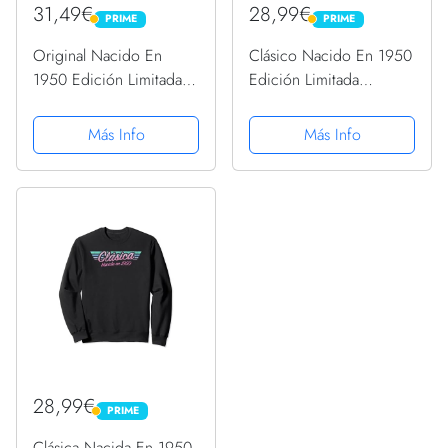
31,49€
28,99€
PRIME
PRIME
PRIME
PRIME
Original Nacido En
Clásico Nacido En 1950
1950 Edición Limitada
Edición Limitada
Cumpleaños Sudadera
Cumpleaños Sudadera
con Capucha
Más Info
Más Info
28,99€
PRIME
PRIME
Clásica Nacida En 1950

○ ○ ○ ○

* _What you will do_: Tell how many lines in the material hold the word "Limitada". Reply with the number only.

* _Result_: 2